Before committing to production, test these documented constraints against your specific requirements:

  • Weak tool selection accuracy: 0.590. The Tool Selection Quality means 41% of tool calls are missed. Worse than GPT-4.1-nano (0.630) despite 30× higher cost. Workflows that depend on accurate API routing can experience cascading failures without a correction infrastructure.

  • Low action completion rates: A 0.320 score indicates that fewer than one-third of multi-step tasks succeed. Below GPT-4.1-nano's 0.380 at a significantly higher cost. Complex workflows fail more often than they complete.

  • Poor conversation efficiency: 0.39 normalized score ranks among the lowest in the benchmark set. Extended multi-turn interactions lose coherence. Context maintenance degrades faster than alternatives.

  • Investment domain weakness: Performance drops to 0.260 in action completion and 26% in task success. Financial analysis, portfolio management, and investment strategy workflows hit reproducible failure patterns.

  • Unfavorable cost-accuracy economics: $0.118 per session delivers worse tool selection than $0.004 nano and worse action completion than $0.145 Gemini. Speed is the only differentiator justifying the price point.

  • Retry strategy limitations: At $0.118 per session, multiple attempts become expensive. Three retries cost $0.354—approaching frontier pricing without matching frontier reliability. Retry economics that work for budget models fail here.

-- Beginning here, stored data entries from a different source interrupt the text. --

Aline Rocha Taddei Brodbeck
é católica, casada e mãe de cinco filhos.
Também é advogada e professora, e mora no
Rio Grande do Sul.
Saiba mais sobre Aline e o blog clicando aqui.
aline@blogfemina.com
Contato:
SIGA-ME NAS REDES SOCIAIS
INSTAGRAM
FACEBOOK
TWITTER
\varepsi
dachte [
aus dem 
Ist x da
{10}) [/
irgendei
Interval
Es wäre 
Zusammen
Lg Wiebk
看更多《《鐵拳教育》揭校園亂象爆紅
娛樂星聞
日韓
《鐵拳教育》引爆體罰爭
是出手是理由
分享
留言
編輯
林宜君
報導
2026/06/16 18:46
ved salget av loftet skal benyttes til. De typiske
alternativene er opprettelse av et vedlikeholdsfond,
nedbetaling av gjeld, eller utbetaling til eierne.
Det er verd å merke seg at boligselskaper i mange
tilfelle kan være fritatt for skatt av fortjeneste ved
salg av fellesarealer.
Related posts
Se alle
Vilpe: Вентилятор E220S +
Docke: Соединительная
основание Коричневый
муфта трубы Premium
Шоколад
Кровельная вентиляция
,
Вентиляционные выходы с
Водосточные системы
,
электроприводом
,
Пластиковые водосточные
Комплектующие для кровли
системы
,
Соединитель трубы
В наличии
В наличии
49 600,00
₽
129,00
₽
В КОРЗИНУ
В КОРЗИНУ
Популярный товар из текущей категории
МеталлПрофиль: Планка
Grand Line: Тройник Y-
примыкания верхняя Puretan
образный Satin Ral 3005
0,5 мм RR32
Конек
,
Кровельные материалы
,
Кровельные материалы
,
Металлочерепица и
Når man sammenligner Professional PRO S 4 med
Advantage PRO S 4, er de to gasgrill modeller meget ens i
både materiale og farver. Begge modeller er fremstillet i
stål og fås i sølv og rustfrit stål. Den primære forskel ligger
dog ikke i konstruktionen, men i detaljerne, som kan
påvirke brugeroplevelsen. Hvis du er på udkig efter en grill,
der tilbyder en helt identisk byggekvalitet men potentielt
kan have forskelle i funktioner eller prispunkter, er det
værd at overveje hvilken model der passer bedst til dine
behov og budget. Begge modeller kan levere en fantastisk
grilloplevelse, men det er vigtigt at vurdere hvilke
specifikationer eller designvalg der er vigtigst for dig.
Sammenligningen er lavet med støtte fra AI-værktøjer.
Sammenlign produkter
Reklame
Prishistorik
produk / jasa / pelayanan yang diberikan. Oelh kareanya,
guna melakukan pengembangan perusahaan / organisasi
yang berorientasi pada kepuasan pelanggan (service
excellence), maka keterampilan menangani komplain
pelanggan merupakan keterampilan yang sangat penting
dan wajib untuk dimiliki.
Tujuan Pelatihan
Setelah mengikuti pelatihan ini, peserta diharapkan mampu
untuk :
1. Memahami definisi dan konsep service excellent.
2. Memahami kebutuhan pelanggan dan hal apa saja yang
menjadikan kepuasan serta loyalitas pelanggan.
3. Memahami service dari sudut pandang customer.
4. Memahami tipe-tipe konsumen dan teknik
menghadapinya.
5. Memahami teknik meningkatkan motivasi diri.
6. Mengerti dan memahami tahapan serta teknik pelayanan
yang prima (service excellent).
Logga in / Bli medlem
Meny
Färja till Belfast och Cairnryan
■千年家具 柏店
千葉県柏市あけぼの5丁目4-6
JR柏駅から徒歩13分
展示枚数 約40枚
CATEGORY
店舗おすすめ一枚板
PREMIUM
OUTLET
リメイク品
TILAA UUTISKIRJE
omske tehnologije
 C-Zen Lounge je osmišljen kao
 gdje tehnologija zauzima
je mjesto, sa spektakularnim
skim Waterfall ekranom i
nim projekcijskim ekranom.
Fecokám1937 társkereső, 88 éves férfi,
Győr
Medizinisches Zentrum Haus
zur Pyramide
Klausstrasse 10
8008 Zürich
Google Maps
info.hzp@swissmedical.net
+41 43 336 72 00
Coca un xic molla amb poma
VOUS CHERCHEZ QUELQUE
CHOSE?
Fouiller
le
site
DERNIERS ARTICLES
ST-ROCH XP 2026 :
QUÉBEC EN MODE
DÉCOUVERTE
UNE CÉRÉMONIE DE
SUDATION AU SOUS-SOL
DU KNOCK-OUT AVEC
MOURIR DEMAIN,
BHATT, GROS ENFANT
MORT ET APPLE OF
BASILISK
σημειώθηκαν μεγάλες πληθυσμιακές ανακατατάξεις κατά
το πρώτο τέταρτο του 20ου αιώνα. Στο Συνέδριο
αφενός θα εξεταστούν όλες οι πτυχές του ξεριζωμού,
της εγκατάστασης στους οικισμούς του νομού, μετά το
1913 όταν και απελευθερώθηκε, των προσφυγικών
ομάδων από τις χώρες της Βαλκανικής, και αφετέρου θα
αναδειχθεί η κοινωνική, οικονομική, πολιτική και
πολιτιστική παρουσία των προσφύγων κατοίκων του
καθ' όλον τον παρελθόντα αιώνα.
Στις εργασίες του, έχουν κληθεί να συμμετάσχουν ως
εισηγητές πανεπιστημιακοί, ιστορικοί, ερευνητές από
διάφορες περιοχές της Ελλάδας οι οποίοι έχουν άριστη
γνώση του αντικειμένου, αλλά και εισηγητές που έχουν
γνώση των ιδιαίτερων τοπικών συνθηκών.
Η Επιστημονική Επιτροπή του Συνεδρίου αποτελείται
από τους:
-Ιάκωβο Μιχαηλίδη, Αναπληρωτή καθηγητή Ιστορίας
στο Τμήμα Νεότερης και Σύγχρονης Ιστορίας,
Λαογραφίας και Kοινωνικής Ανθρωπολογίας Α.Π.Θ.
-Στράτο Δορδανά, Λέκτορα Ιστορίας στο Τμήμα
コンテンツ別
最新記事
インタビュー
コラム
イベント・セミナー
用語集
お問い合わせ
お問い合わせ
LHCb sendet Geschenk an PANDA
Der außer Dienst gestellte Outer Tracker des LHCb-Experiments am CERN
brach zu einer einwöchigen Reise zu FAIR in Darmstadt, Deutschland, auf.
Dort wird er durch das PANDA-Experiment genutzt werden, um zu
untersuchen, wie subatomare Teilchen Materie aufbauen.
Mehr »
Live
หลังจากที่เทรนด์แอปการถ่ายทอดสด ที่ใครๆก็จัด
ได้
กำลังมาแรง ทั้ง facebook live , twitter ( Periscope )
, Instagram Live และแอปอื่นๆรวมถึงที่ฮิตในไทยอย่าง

  • Banking and Telecom underperformance: Both domains sit at 0.300 action completion—below baseline. Financial transactions and network troubleshooting workflows show consistent weakness without offsetting tool selection advantages.

  • Not suitable for autonomous execution: The combination of 41% tool selection errors and 32% action completion makes unsupervised workflows dangerous. Human validation becomes mandatory, potentially negating the speed advantage that justifies the model's positioning.

No published safety benchmarks: Missing ToxiGen, BOLD, and TruthfulQA scores. Unknown bias patterns and hallucination rates create compliance gaps for regulated industries requiring documented safety validation.